1.2-4 Outline of the Trial
Revised to December 1, 2007
The procedure of the trial is as follows:
After I finish this instruction, the state will present its evidence.1
Then the defendant may present evidence. The defendant has no legal obligation to present evidence. The law does not require a defendant to prove (his/her) innocence or to produce any evidence. If the defendant does present evidence, the state may then present rebuttal evidence if it so chooses.
When all evidence has been presented to you, the lawyers will then make their argument to you. Bear in mind that argument is not evidence; you may consider argument of counsel during your deliberations, but it is not evidence.
Under our rules, the state argues first; then the defendant through counsel argues; and the state argues a second time. But the defendant does not argue a second time. Each counsel is given the same amount of time for argument; it is only the state that breaks its argument in two parts.
When arguments are completed, I will then instruct you as to the law that you must apply in this case.

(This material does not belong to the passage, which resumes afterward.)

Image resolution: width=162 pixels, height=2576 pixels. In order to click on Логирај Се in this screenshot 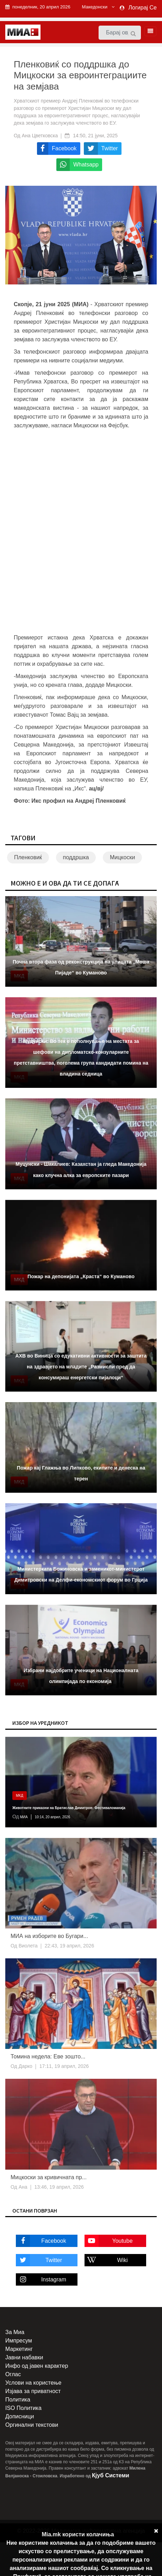, I will do `click(143, 8)`.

At the conclusion of the instructions, I will send you to the jury room to begin your deliberations. That is the first time you will discuss this case with anyone. Up until that time you will not discuss this case with anyone -- not even each other.
Once deliberations start, all deliberations must be conducted in the jury
room only when all jurors are present. When you deliberate, you apply the facts
that you find to the law as I instruct you to reach your verdict. Your verdict
must be unanimous.
1 If the parties will be making opening statements, note that here with an explanation that such statements are not evidence, but merely a brief overview of the evidence that the jury will hear.